Торстен прекрасно представлял, что будет с ним после смерти. До пенсии он работал могильщиком на кладбище. Ему довелось даже хоронить известного убийцу Нильса Канта, но в основном, конечно, попадались обычные островные жители.

Он копал могилы круглый год, независимо от погоды: в снег, в мороз, в дождь. Торстен рассказывал Герлофу, что копать труднее всего весной — очень уж медленно отходит мерзлота у нас на Эланде. Но хуже всего не это, добавил Торстен. Копать трудно — это бы ладно; хуже всего хоронить детей. Когда приходилось копать могилу для ребенка, он просто не мог заставить себя подняться с постели.

А теперь пришла и его очередь. Теперь в могилу опустят урну не с чужим, а с его прахом — Торстен много раз повторял: хочу, чтобы меня кремировали.

— Пусть лучше сожгут, чем швыряют туда-сюда мои кости, — сказал он.

— А пепел не перепутают? — робко спросила Майя Нюман. — Еще выдадут чужой…

— Может, и перепутают, — сказал тогда Торстен. — Кто их знает… нас в крематорий не пускали. У нас свое, у них свое.


А раньше-то ничего этого не было, подумал Герлоф. Если в дни его молодости умирал кто-то из родственников — никаких тебе катафалков, никаких церемоний. Это теперь все хлопоты берет на себя похоронное бюро. А тогда кто-то из родни сколачивал гроб, и вся недолга.

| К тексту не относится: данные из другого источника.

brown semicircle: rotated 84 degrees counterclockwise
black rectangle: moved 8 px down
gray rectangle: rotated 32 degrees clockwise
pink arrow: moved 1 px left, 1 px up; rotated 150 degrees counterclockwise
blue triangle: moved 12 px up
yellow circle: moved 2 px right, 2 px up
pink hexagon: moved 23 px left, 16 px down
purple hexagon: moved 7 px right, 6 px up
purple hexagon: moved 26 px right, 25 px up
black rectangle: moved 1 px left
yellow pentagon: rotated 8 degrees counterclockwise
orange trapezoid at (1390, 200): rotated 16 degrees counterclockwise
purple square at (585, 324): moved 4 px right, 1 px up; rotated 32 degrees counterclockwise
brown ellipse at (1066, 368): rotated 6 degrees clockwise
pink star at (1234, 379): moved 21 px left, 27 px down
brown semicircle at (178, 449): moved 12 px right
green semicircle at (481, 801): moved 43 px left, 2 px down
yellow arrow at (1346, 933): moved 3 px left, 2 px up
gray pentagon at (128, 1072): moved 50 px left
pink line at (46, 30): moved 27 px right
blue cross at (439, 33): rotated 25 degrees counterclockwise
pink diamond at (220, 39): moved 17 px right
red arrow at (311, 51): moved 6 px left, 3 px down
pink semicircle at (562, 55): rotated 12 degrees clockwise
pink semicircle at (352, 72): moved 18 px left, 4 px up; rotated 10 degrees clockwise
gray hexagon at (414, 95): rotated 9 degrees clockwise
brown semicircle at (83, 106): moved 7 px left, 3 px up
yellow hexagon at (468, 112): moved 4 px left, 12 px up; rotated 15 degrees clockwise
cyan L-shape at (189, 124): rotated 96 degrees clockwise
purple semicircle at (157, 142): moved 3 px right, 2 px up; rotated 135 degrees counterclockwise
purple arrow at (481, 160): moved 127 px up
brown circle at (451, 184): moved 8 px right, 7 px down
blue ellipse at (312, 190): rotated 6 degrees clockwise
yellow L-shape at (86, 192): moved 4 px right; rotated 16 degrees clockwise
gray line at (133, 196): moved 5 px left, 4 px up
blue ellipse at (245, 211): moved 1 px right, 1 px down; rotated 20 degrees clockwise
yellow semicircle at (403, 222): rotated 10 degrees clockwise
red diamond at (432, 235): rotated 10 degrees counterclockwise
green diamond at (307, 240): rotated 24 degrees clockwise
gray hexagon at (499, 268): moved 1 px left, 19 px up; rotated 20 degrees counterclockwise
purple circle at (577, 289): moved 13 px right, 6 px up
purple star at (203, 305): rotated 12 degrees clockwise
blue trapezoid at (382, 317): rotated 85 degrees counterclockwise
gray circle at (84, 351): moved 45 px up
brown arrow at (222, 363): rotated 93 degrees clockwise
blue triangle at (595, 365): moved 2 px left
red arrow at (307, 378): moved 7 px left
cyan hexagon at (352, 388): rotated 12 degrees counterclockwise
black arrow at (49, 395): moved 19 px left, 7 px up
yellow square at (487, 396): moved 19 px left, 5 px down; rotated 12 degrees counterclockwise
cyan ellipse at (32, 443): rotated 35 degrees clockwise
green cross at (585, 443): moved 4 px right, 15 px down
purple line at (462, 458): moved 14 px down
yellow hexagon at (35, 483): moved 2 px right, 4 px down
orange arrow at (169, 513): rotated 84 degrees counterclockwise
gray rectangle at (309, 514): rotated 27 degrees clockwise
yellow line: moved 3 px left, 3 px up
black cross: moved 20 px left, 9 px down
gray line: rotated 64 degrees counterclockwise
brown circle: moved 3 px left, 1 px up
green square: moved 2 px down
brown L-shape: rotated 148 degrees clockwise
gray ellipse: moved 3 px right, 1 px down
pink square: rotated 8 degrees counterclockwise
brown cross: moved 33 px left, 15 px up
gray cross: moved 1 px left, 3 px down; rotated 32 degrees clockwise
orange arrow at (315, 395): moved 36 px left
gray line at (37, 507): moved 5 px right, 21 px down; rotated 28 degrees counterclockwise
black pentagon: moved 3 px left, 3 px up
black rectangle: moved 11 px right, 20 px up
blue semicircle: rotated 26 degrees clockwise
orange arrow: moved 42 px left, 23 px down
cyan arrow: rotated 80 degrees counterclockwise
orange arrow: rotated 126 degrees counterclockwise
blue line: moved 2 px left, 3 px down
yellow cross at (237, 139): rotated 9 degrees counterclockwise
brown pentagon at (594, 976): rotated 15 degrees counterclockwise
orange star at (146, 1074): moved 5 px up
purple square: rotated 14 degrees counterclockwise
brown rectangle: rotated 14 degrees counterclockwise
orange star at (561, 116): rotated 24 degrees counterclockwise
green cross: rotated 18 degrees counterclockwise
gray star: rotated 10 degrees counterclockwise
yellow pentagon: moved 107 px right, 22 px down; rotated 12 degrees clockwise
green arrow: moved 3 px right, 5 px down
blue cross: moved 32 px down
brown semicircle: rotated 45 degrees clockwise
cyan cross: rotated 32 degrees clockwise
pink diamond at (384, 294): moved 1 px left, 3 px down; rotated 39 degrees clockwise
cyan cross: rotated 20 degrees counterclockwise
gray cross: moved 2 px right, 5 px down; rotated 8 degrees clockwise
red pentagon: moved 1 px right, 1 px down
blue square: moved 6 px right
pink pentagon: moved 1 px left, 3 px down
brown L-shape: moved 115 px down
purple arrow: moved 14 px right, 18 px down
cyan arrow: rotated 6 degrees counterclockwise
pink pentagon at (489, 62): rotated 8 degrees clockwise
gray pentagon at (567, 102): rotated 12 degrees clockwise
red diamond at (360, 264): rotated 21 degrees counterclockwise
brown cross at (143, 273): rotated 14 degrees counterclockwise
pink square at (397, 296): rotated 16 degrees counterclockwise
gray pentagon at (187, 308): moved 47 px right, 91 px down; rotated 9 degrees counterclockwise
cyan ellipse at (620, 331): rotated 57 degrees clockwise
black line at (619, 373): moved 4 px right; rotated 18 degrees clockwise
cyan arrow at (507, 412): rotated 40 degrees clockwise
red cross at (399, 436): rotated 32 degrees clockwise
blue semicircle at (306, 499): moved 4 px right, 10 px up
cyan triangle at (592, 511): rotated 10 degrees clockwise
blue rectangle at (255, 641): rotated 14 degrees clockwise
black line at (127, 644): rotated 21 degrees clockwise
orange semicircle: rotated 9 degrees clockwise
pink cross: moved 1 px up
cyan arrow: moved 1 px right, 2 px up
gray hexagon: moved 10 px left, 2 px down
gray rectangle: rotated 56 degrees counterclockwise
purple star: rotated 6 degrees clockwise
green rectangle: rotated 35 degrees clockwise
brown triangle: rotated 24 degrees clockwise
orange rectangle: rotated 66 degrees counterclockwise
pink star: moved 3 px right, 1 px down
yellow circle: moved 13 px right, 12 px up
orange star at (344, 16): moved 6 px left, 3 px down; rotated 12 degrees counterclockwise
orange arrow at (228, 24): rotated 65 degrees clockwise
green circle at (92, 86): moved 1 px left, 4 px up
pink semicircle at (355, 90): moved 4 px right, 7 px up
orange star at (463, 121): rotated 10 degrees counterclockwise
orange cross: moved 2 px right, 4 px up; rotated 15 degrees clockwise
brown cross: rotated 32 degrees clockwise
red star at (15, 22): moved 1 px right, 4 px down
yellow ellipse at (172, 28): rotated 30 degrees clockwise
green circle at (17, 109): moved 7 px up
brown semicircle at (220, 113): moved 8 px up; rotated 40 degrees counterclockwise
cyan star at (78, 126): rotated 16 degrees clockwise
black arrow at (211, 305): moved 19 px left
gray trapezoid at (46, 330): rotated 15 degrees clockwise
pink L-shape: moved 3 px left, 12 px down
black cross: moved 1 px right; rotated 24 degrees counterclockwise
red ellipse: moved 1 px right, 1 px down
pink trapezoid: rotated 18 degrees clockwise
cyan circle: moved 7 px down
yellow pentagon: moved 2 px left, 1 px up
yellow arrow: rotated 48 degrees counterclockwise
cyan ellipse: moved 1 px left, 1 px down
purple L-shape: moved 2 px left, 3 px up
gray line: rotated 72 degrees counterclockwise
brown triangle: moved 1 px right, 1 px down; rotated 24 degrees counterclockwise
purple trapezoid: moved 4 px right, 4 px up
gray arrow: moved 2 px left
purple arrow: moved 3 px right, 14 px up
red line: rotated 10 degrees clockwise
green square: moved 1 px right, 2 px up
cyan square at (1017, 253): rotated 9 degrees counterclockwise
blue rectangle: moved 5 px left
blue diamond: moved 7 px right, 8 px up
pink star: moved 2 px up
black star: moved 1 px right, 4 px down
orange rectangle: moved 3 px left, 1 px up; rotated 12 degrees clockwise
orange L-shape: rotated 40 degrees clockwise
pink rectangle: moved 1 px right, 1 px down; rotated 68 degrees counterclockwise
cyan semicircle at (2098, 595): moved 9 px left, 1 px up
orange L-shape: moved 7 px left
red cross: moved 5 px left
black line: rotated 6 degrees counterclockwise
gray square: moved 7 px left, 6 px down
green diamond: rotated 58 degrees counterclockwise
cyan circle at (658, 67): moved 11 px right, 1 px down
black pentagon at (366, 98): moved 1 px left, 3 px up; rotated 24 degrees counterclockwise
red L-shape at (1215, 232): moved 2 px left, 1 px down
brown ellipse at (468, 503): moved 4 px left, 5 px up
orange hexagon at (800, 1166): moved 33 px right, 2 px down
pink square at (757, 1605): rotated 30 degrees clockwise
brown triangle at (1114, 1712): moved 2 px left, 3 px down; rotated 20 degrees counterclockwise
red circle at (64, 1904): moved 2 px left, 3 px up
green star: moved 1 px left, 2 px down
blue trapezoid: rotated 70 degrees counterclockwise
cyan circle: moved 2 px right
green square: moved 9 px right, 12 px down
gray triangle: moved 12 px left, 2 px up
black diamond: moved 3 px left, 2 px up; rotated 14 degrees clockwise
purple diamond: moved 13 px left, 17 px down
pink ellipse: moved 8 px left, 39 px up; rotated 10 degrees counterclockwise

Сколачивал гроб — и все… Когда его мать с отцом только поженились в начале двадцатого века, они переехали в перестроенную хижину в Стенвике. Ночью их разбудили странные звуки на чердаке — словно кто-то ворочает сложенные там доски. Отец поднялся на чердак — никого. Пусто и тихо.

Не успел он вернуться и лечь, с чердака снова раздался грохот.

Так родители и лежали всю ночь без сна, прислушиваясь к странным звукам, и боялись не только пойти на чердак, но даже встать с постели.


Быстро работают — не успел Герлоф допить кофе, каталка появилась снова, только теперь уже с телом Торстена, закрытым желтым одеялом и привязанным ремнями. Двое быстро катили ее к выходу.

— Пока, Торстен, — произнес он про себя. — До встречи.

Как только каталка скрылась за дверью, он отодвинул стул и медленно встал, опираясь на палку.

— Пора, — сказал Герлоф соседям по столу. — Мне пора.

Он прикусил губу от боли в колене и медленно двинулся по коридору к кабинету заведующего отделением.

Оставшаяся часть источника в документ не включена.